◆ **Work to complete**: Retype each record below word for word. Leave the pictures out.
+++ Supplied material
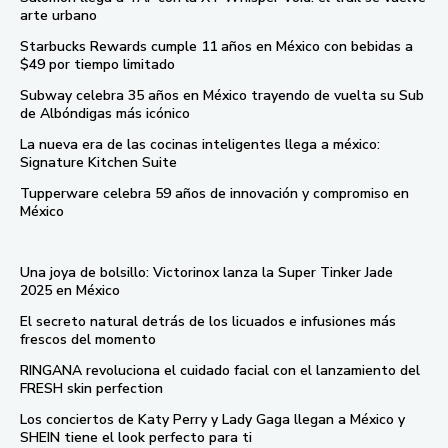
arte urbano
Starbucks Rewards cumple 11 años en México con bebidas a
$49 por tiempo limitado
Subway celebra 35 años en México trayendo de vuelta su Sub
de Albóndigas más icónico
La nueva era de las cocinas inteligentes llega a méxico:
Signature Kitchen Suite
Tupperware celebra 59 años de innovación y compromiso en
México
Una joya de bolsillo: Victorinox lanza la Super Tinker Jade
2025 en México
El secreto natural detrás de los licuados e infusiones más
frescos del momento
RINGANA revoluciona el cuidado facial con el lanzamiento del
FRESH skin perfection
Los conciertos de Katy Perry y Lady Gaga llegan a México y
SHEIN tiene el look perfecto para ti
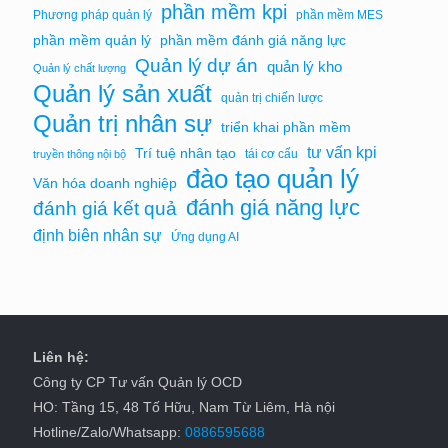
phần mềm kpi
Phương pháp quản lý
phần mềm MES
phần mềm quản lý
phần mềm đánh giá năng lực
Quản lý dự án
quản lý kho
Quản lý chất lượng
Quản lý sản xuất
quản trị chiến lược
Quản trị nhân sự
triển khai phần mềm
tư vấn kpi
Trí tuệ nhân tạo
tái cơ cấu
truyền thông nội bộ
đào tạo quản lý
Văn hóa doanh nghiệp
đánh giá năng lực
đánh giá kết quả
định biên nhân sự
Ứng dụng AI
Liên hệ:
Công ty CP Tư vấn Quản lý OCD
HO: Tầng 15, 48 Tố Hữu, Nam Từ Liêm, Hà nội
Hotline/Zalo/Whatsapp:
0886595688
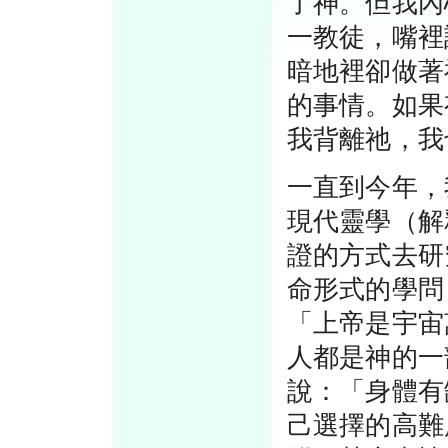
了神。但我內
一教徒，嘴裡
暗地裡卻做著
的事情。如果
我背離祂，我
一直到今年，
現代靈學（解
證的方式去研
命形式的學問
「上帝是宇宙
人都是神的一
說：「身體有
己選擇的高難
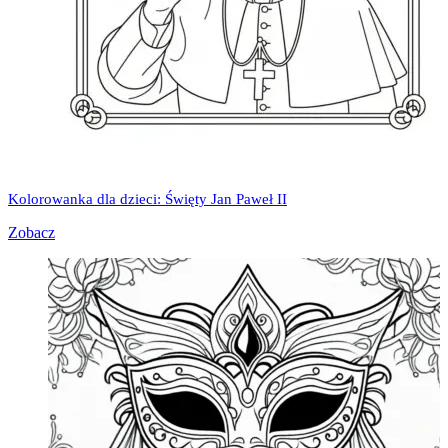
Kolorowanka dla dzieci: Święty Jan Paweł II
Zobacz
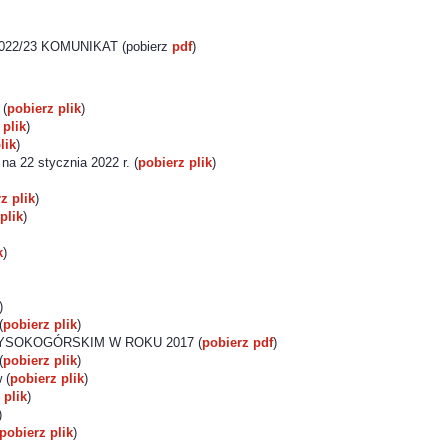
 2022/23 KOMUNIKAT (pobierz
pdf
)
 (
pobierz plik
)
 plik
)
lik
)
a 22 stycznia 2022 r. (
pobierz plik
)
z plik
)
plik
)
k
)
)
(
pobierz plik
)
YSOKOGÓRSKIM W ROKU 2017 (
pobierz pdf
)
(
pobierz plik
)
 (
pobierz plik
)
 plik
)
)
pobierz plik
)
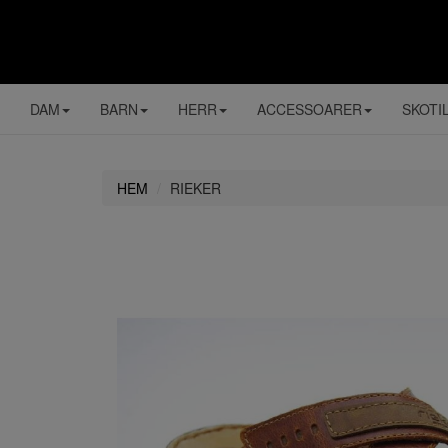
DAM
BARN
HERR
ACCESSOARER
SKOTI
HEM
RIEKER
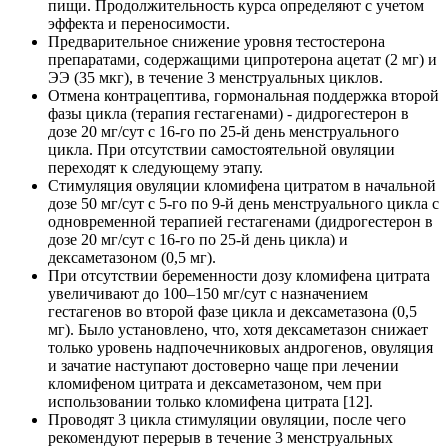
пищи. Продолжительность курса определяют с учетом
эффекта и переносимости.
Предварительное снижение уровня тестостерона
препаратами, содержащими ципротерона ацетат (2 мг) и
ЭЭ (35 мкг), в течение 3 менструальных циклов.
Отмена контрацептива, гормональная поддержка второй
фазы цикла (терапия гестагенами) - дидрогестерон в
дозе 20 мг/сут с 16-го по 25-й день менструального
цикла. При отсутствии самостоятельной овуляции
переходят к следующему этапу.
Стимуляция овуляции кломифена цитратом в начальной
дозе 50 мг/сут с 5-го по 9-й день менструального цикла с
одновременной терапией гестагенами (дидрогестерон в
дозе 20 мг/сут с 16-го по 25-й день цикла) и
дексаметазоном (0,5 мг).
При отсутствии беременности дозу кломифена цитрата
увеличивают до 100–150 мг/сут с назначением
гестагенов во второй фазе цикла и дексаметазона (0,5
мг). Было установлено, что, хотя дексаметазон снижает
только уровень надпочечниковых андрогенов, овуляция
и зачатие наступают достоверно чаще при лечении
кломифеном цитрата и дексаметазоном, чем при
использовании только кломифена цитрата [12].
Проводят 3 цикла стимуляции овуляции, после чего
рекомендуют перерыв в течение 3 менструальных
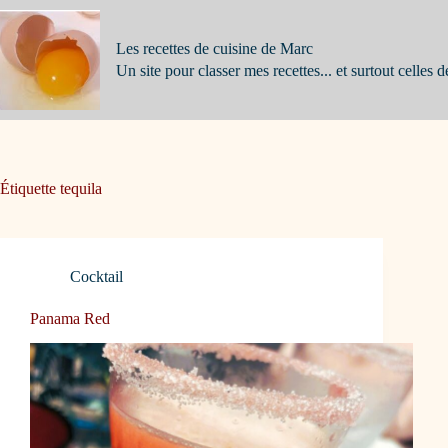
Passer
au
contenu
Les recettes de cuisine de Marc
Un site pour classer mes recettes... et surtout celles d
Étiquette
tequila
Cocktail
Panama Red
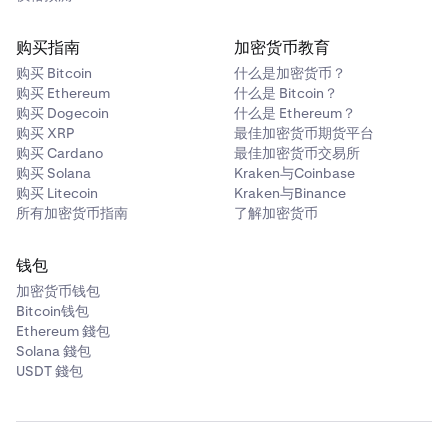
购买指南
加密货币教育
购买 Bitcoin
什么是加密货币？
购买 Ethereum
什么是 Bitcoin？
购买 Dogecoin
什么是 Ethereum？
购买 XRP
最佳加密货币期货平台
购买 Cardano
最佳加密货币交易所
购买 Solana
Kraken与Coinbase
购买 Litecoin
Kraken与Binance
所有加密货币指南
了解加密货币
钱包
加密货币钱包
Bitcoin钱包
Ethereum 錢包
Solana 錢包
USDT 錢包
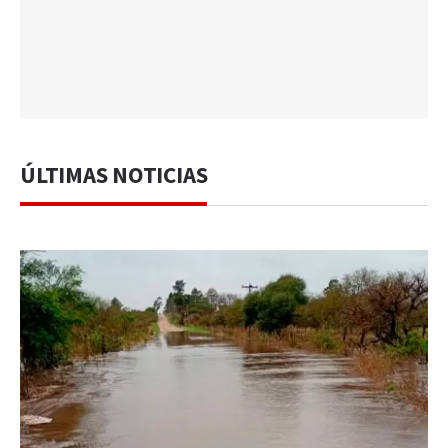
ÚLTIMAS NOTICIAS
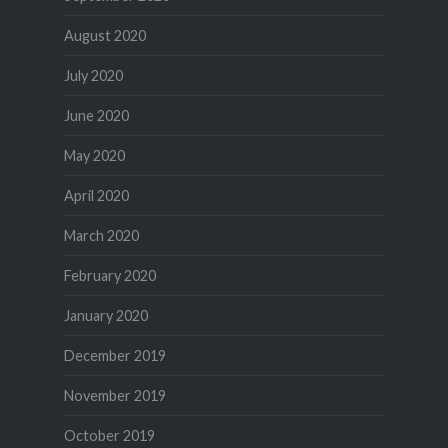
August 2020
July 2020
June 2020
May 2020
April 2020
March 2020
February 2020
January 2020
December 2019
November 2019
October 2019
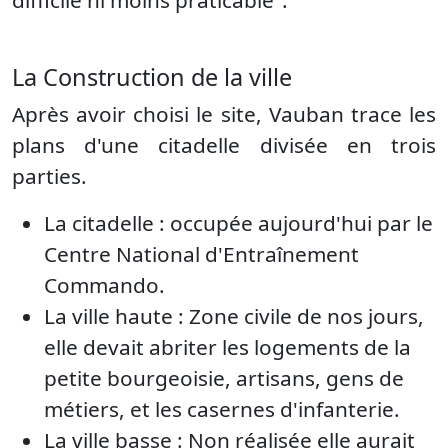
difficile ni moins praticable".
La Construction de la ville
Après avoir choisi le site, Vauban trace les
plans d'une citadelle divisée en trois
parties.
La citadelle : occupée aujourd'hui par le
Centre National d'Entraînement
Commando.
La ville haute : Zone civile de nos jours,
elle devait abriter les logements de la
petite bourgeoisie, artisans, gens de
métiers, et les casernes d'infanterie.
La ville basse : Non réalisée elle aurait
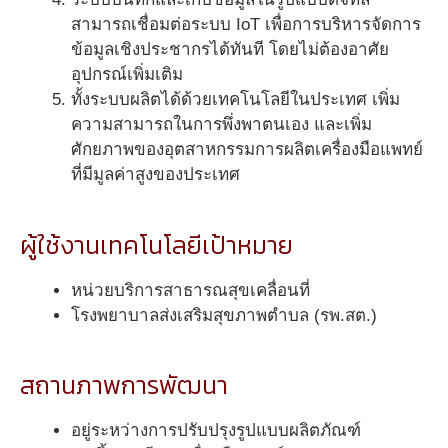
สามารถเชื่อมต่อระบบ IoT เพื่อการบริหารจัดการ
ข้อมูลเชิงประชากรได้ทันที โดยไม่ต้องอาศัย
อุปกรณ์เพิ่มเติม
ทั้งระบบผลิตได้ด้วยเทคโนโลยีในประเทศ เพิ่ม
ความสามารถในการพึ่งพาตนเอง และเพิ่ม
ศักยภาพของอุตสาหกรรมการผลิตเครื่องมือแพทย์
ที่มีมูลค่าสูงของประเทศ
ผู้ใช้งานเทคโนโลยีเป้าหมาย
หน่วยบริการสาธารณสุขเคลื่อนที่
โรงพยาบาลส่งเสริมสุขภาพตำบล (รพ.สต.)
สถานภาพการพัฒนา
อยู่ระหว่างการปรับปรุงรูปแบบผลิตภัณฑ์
++++++
◆ **Output below**:
arte urbano
Starbucks Rewards cumple 11 años en México con bebidas a
$49 por tiempo limitado
Subway celebra 35 años en México trayendo de vuelta su Sub
de Albóndigas más icónico
La nueva era de las cocinas inteligentes llega a méxico:
Signature Kitchen Suite
Tupperware celebra 59 años de innovación y compromiso en
México
Una joya de bolsillo: Victorinox lanza la Super Tinker Jade
2025 en México
El secreto natural detrás de los licuados e infusiones más
frescos del momento
RINGANA revoluciona el cuidado facial con el lanzamiento del
FRESH skin perfection
Los conciertos de Katy Perry y Lady Gaga llegan a México y
SHEIN tiene el look perfecto para ti
phần mềm kpi
Phương pháp quản lý
phần mềm MES
phần mềm quản lý
phần mềm đánh giá năng lực
Quản lý dự án
quản lý kho
Quản lý chất lượng
Quản lý sản xuất
quản trị chiến lược
Quản trị nhân sự
triển khai phần mềm
tư vấn kpi
Trí tuệ nhân tạo
tái cơ cấu
truyền thông nội bộ
đào tạo quản lý
Văn hóa doanh nghiệp
đánh giá năng lực
đánh giá kết quả
định biên nhân sự
Ứng dụng AI
Liên hệ:
Công ty CP Tư vấn Quản lý OCD
HO: Tầng 15, 48 Tố Hữu, Nam Từ Liêm, Hà nội
Hotline/Zalo/Whatsapp:
0886595688
了神。但我內
一教徒，嘴裡
暗地裡卻做著
的事情。如果
我背離祂，我
一直到今年，
現代靈學（解
證的方式去研
命形式的學問
「上帝是宇宙
人都是神的一
說：「身體有
己選擇的高難
Kolorowanka dla dzieci: Święty Jan Paweł II
Zobacz
 2022/23 KOMUNIKAT (pobierz
pdf
)
 (
pobierz plik
)
 plik
)
lik
)
a 22 stycznia 2022 r. (
pobierz plik
)
z plik
)
plik
)
k
)
)
(
pobierz plik
)
YSOKOGÓRSKIM W ROKU 2017 (
pobierz pdf
)
(
pobierz plik
)
 (
pobierz plik
)
 plik
)
)
pobierz plik
)
DAM
BARN
HERR
ACCESSOARER
SKOTI
HEM
RIEKER
пищи. Продолжительность курса определяют с учетом
эффекта и переносимости.
Предварительное снижение уровня тестостерона
препаратами, содержащими ципротерона ацетат (2 мг) и
ЭЭ (35 мкг), в течение 3 менструальных циклов.
Отмена контрацептива, гормональная поддержка второй
фазы цикла (терапия гестагенами) - дидрогестерон в
дозе 20 мг/сут с 16-го по 25-й день менструального
цикла. При отсутствии самостоятельной овуляции
переходят к следующему этапу.
Стимуляция овуляции кломифена цитратом в начальной
дозе 50 мг/сут с 5-го по 9-й день менструального цикла с
одновременной терапией гестагенами (дидрогестерон в
дозе 20 мг/сут с 16-го по 25-й день цикла) и
дексаметазоном (0,5 мг).
При отсутствии беременности дозу кломифена цитрата
увеличивают до 100–150 мг/сут с назначением
гестагенов во второй фазе цикла и дексаметазона (0,5
мг). Было установлено, что, хотя дексаметазон снижает
только уровень надпочечниковых андрогенов, овуляция
и зачатие наступают достоверно чаще при лечении
кломифеном цитрата и дексаметазоном, чем при
использовании только кломифена цитрата [12].
Проводят 3 цикла стимуляции овуляции, после чего
рекомендуют перерыв в течение 3 менструальных
Passer
au
contenu
Les recettes de cuisine de Marc
Un site pour classer mes recettes... et surtout celles d
Étiquette
tequila
Cocktail
Panama Red
购买指南
加密货币教育
购买 Bitcoin
什么是加密货币？
购买 Ethereum
什么是 Bitcoin？
购买 Dogecoin
什么是 Ethereum？
购买 XRP
最佳加密货币期货平台
购买 Cardano
最佳加密货币交易所
购买 Solana
Kraken与Coinbase
购买 Litecoin
Kraken与Binance
所有加密货币指南
了解加密货币
钱包
加密货币钱包
Bitcoin钱包
Ethereum 錢包
Solana 錢包
USDT 錢包
ÚLTIMAS NOTICIAS
August 2020
July 2020
June 2020
May 2020
April 2020
March 2020
February 2020
January 2020
December 2019
November 2019
October 2019
difficile ni moins praticable".
La Construction de la ville
Après avoir choisi le site, Vauban trace les
plans d'une citadelle divisée en trois
parties.
La citadelle : occupée aujourd'hui par le
Centre National d'Entraînement
Commando.
La ville haute : Zone civile de nos jours,
elle devait abriter les logements de la
petite bourgeoisie, artisans, gens de
métiers, et les casernes d'infanterie.
La ville basse : Non réalisée elle aurait
สามารถเชื่อมต่อระบบ IoT เพื่อการบริหารจัดการ
ข้อมูลเชิงประชากรได้ทันที โดยไม่ต้องอาศัย
อุปกรณ์เพิ่มเติม
ทั้งระบบผลิตได้ด้วยเทคโนโลยีในประเทศ เพิ่ม
ความสามารถในการพึ่งพาตนเอง และเพิ่ม
ศักยภาพของอุตสาหกรรมการผลิตเครื่องมือแพทย์
ที่มีมูลค่าสูงของประเทศ
ผู้ใช้งานเทคโนโลยีเป้าหมาย
หน่วยบริการสาธารณสุขเคลื่อนที่
โรงพยาบาลส่งเสริมสุขภาพตำบล (รพ.สต.)
สถานภาพการพัฒนา
อยู่ระหว่างการปรับปรุงรูปแบบผลิตภัณฑ์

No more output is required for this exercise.